[Patch] Improved ENERGY group for overflow issue on SandyBridge and IvyBridge

51 views
Skip to first unread message

Yunqi Zhang

unread,
Mar 31, 2013, 3:45:53 AM3/31/13
to likwid-d...@googlegroups.com
Hi,

This is a really awesome and helpful project. But I have to say I've been struggling about the MSR overflow for the energy consumption profiling for a while, so I'm trying to fix the problem.

It is a simple check if the value of the register file at the end of the run is smaller than the beginning and add it by 0xFFFFFFFF (max int32_t) if so. Though it is not perfectly fixed, it significantly reduces the possibility of overflow by 50%.

Hope it helps. Thanks!

Yunqi
fixed_energy_overflow.patch

Sonal Aggarwal

unread,
Sep 28, 2014, 9:41:57 AM9/28/14
to likwid-d...@googlegroups.com
How do we use this patch with the existing likwid installation( stable version) 

Thomas Röhl

unread,
Sep 29, 2014, 5:03:01 AM9/29/14
to likwid-d...@googlegroups.com
Hi Guys,

Thanks for your contribution, but this is a too simplistic approach to handle overflows in the RAPL counters. Since the RAPL counter registers are read-only, you cannot zero them in the beginning of a measurement phase. Therefore you cannot assume that an overflow requires the incrementation by 0xFFFFFFFF. Moreover, the value after one overflow has to be (0xFFFFFFFF - start) + stop.

An example of your approach:
Start value: 0xFFFFFFFF - 0x1
End value: 0x1

The real value would be 2 but with your approach you get 0xFFFFFFFF+2, a tremendously wrong value. Although this is a extremely constructed example, something like this can happen.

The only reliable method is to start a thread that reads the RAPL counters more frequently to detect the overflows. We talked about this problem in the LIKWID team but currently there is no conclusion how to handle this. Currently we do not use extra threads in LIKWID because it is not needed to measure all the hardware performance counters except the RAPL ones. Since RAPL counters are socket-specific, only one thread is needed per socket and every time it reads the RAPL counters, the CPU will be delayed in the application compared to the others and its cache gets trashed, hence this CPU will run your application "slower" than the other CPUs on the socket. The delay may be small but in cases of barriers and synchronous communication, it will affect all other CPUs and finally application runtime.

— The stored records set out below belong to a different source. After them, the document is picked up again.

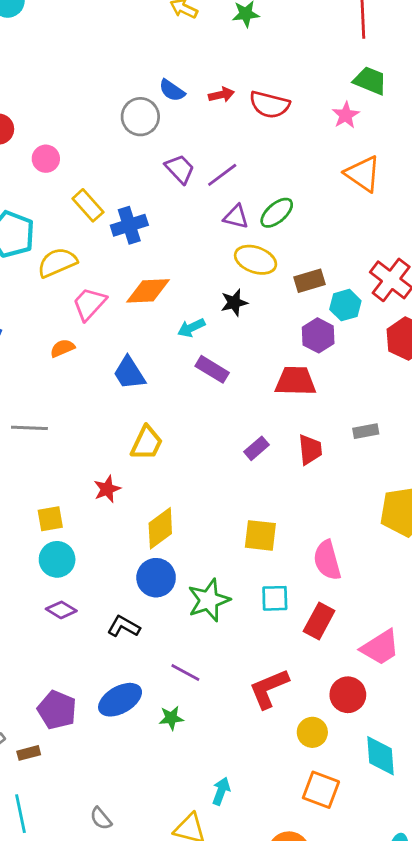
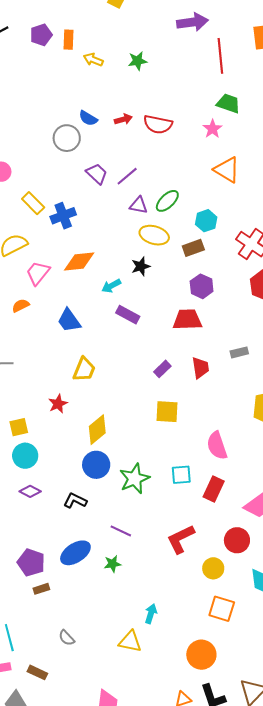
cyan hexagon: (345, 305) -> (206, 221), moved
yellow square: (260, 535) -> (167, 412), moved
brown rectangle: (29, 753) -> (41, 589), moved

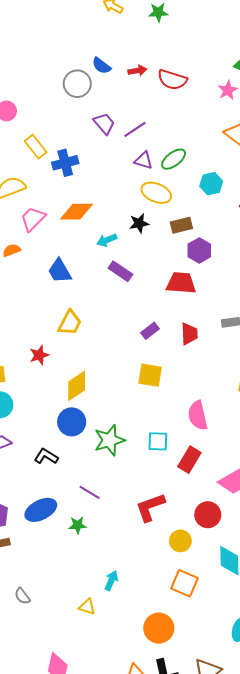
brown rectangle: (193, 248) -> (181, 225), moved
yellow triangle: (130, 642) -> (87, 607), size x0.7

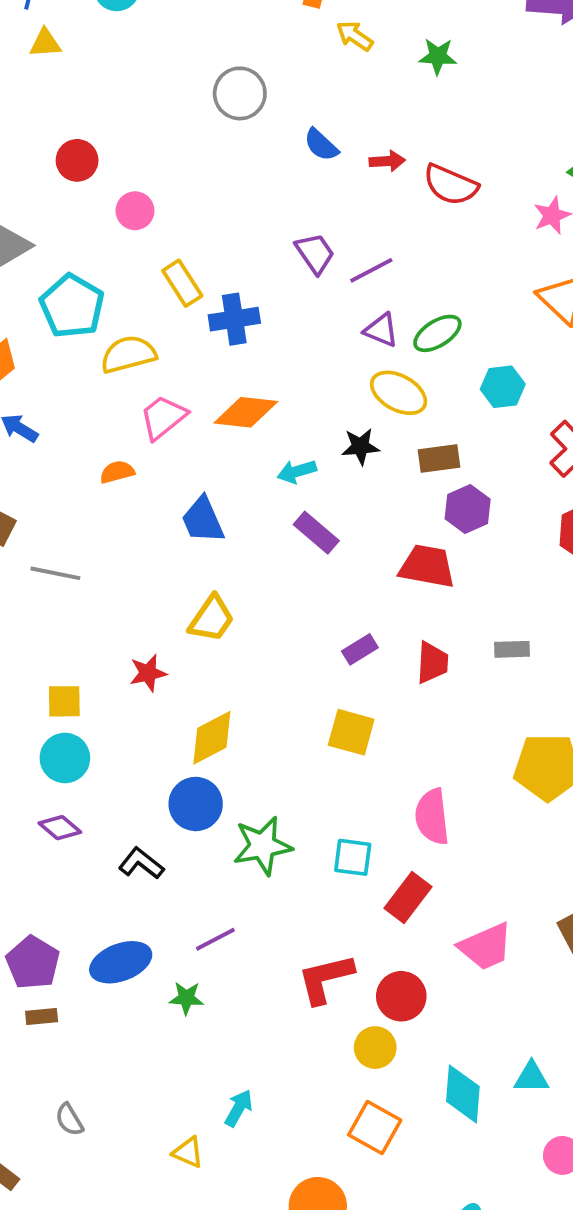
gray circle: (77, 84) -> (240, 93), moved
purple line: (90, 492) -> (215, 939), turned -65
red circle: (208, 515) -> (401, 996), moved

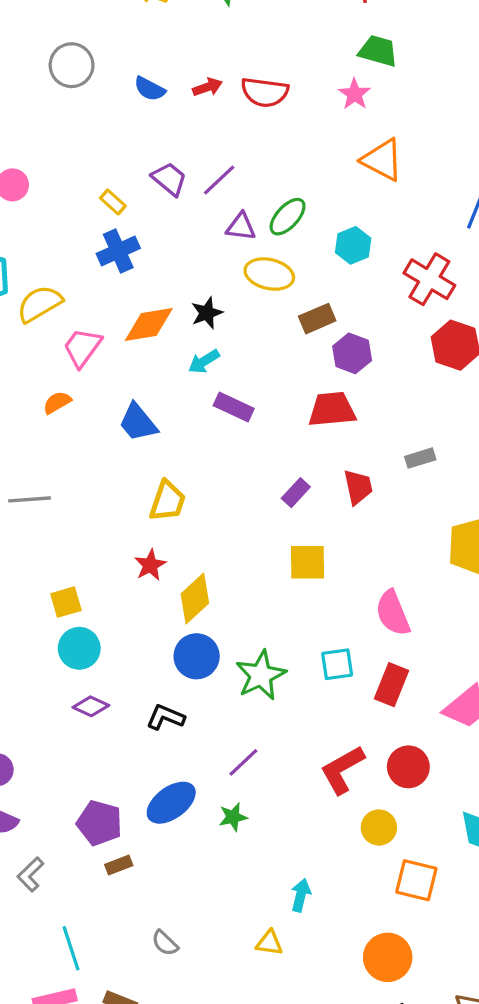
yellow rectangle: (182, 283) -> (113, 202), moved, size x0.7
black star: (360, 446) -> (207, 313), moved
red star: (148, 673) -> (150, 565), moved
yellow circle: (375, 1048) -> (379, 828), moved

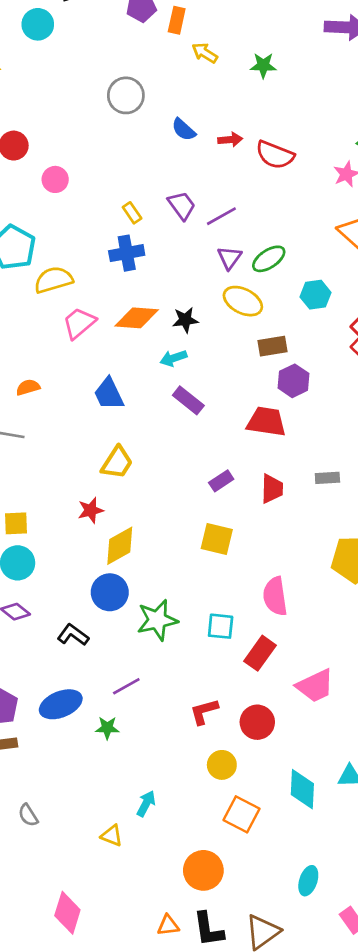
purple triangle: (241, 227) -> (229, 258), turned 45
orange semicircle: (57, 403) -> (28, 387), moved
red L-shape: (342, 770) -> (204, 712), size x0.7

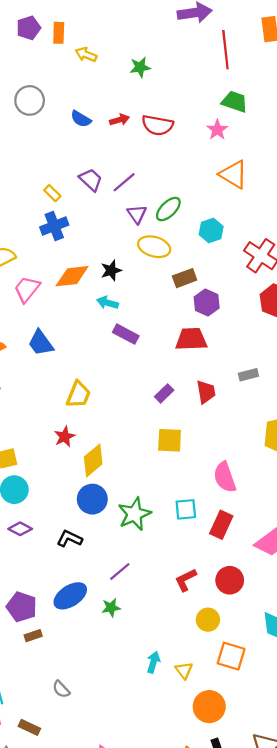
green star: (263, 65) -> (140, 67), moved
cyan arrow: (173, 358) -> (107, 303), turned 45
blue trapezoid: (109, 394) -> (41, 343), moved
yellow triangle: (112, 836) -> (184, 670), moved, turned 42

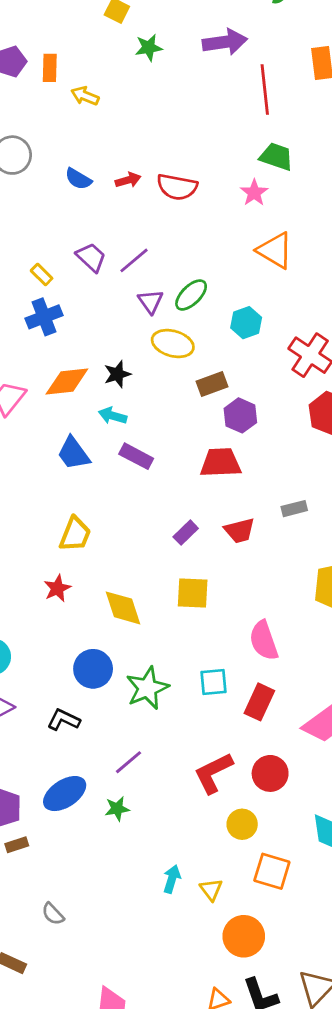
green star: (140, 67) -> (149, 48), moved
blue trapezoid: (41, 343) -> (73, 453), moved
red trapezoid: (206, 392) -> (239, 531), turned 85
yellow diamond: (93, 460) -> (123, 608), moved, turned -68
red L-shape: (186, 580) -> (213, 773), size x1.4

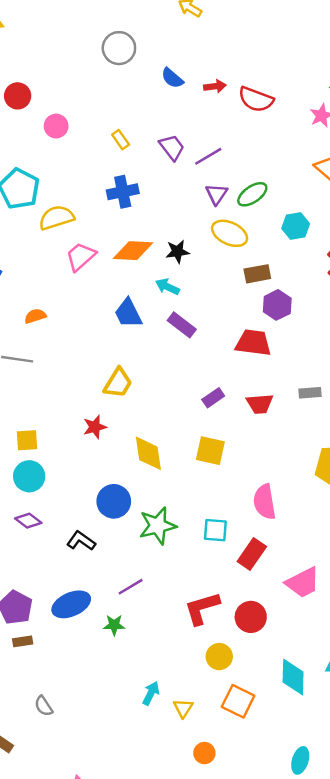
yellow rectangle: (42, 275) -> (121, 140), moved
orange circle: (244, 936) -> (204, 753), size x0.6

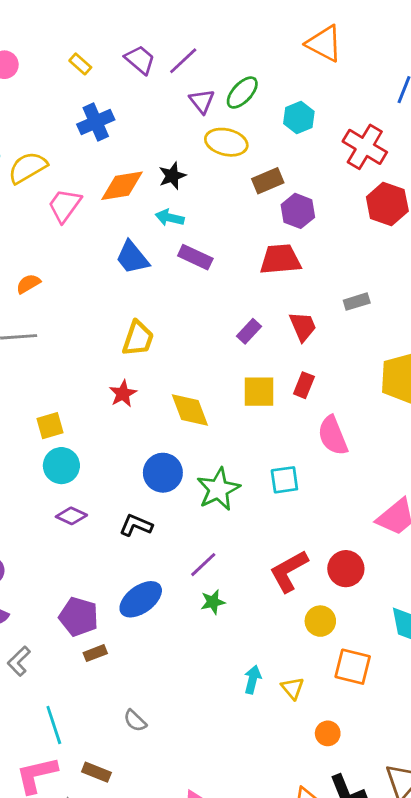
red trapezoid: (260, 404) -> (303, 326), turned -96
red rectangle: (252, 554) -> (304, 385), moved, size x0.7
green star: (114, 625) -> (213, 602), moved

The current development version (trunk in SVN) uses a similar approach as your supplied patch but it is not in a usable state by now. I will check if a slightly adapted patch fits into the v3.1 branch because we want to release a bugfix release in the near future. If you like to write the threaded approach we could this about integrating it as an optional feature for everyone who requires fully reliable RAPL results.

Greetings,
Thomas

Yunqi Zhang

unread,
Sep 29, 2014, 9:37:56 AM9/29/14
to likwid-d...@googlegroups.com
Yes, Thomas is correct. It would be great if likwid can implement asynchronous thread to read RAPL counters periodically. 

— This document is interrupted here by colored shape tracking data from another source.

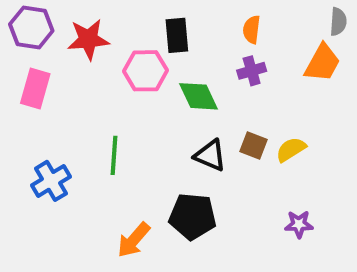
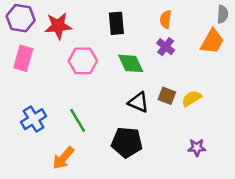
pink hexagon: (145, 71) -> (83, 61), moved
purple cross: (252, 71) -> (166, 47), turned -36
green line: (114, 155) -> (78, 120), moved, turned -35
orange arrow: (134, 240) -> (63, 158), moved

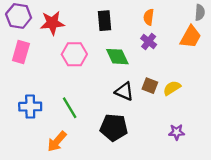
blue cross: (34, 119) -> (30, 107), turned 30

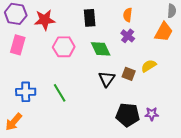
yellow semicircle: (172, 88) -> (149, 66), moved
black triangle: (124, 91) -> (107, 79), turned 42
black pentagon: (114, 127) -> (128, 115), moved
orange arrow: (57, 141) -> (14, 122), moved

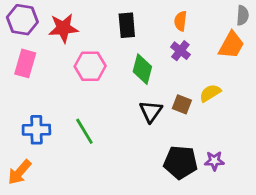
green diamond: (101, 49) -> (142, 69), turned 40

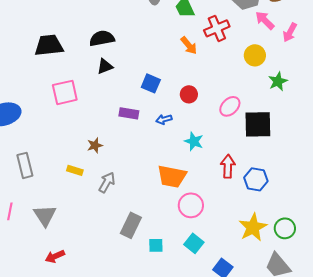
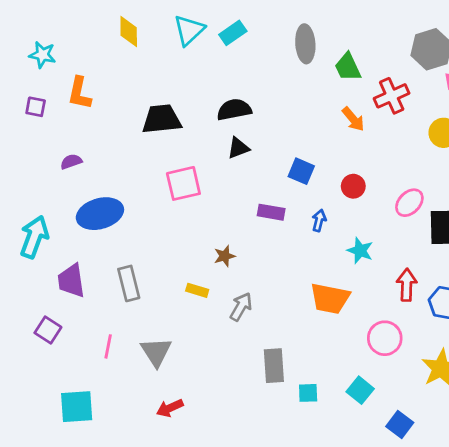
blue arrow: (164, 119) -> (319, 220), turned 119
pink circle: (191, 205) -> (385, 338), moved
gray rectangle: (131, 225) -> (274, 366), turned -30

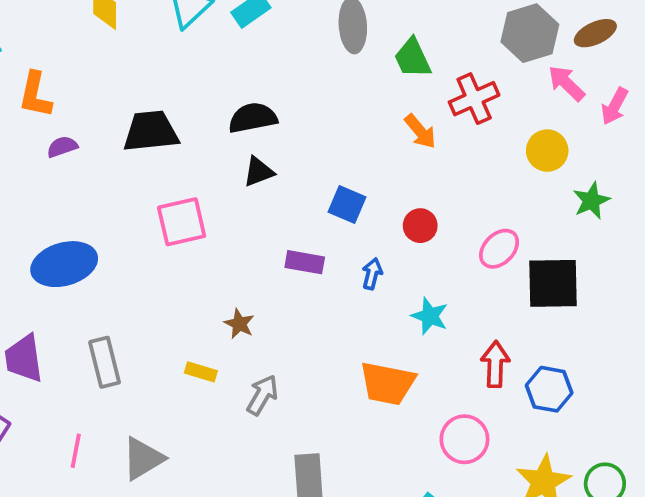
purple semicircle: (71, 162) -> (62, 147), moved
brown star: (225, 256) -> (239, 324), turned -30
gray triangle: (156, 352) -> (143, 458), turned 32

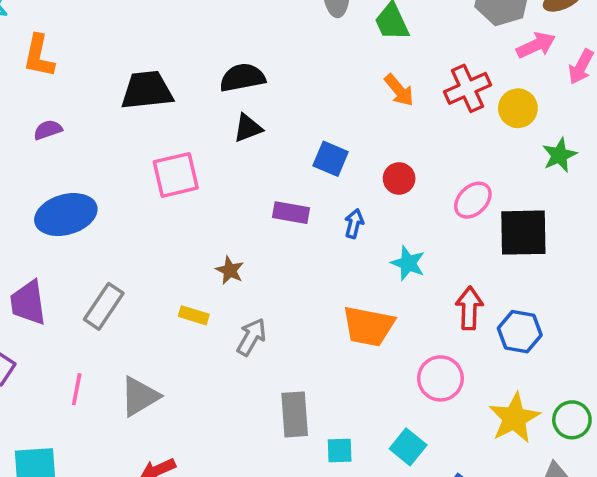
pink arrow: (566, 83) -> (536, 45), turned 111
red cross: (474, 99) -> (467, 88), moved
purple semicircle: (62, 147) -> (48, 130), moved
gray rectangle: (105, 362) -> (104, 306), turned 48

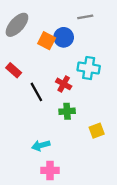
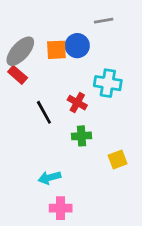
gray ellipse: (17, 25) -> (20, 51), moved
orange square: (47, 41) -> (56, 50), turned -30
red rectangle: (14, 70) -> (18, 75), moved

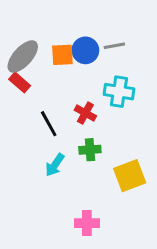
gray line: (104, 21) -> (114, 46), moved
yellow square: (118, 160) -> (130, 176), size x1.5
cyan arrow: (49, 178) -> (55, 165), moved, turned -40
pink cross: (61, 208) -> (87, 223), moved

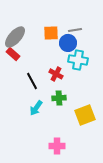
blue circle: (85, 50) -> (68, 43), moved
orange square: (62, 55) -> (51, 33), moved

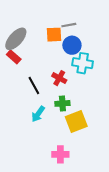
gray line: (75, 30) -> (69, 25), moved
yellow square: (85, 115) -> (76, 121), moved

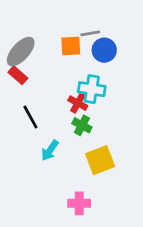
blue circle: (72, 45) -> (104, 50), moved
cyan cross: (83, 63) -> (92, 89), moved
black line: (34, 85) -> (30, 117), moved
green cross: (62, 103) -> (82, 125), moved, turned 32

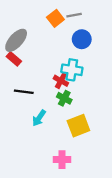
gray line: (90, 33) -> (74, 15), moved
orange square: (71, 46) -> (55, 18), moved, turned -35
black line: (30, 117) -> (24, 92), turned -54

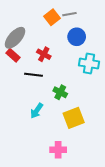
cyan cross: (72, 70) -> (89, 63), moved
red cross: (61, 81) -> (44, 54), moved
black line: (24, 92) -> (34, 75), moved

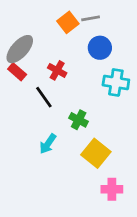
black line: (34, 75) -> (44, 97), turned 48
yellow square: (74, 118) -> (96, 153), turned -30
pink cross: (58, 150) -> (112, 189), moved

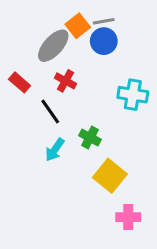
blue circle: (100, 48) -> (104, 41), moved
gray ellipse: (20, 49) -> (53, 46), moved
cyan arrow: (48, 144) -> (55, 150), moved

What I ended up doing later on was to directly read the RAPL counter periodically, which seems to be a good solution if you want more reliable measurement. And here is a good example:

Yunqi

--

---
You received this message because you are subscribed to a topic in the Google Groups "likwid-developers" group.
To unsubscribe from this topic, visit https://groups.google.com/d/topic/likwid-developers/WUUPzkIKIlY/unsubscribe.
To unsubscribe from this group and all its topics, send an email to likwid-develop...@googlegroups.com.
For more options, visit https://groups.google.com/d/optout.

Sonal Aggarwal

unread,
Oct 1, 2014, 12:14:52 PM10/1/14
to likwid-d...@googlegroups.com
Hi Guys,

Thanks for the response, it helped cleared the confusion.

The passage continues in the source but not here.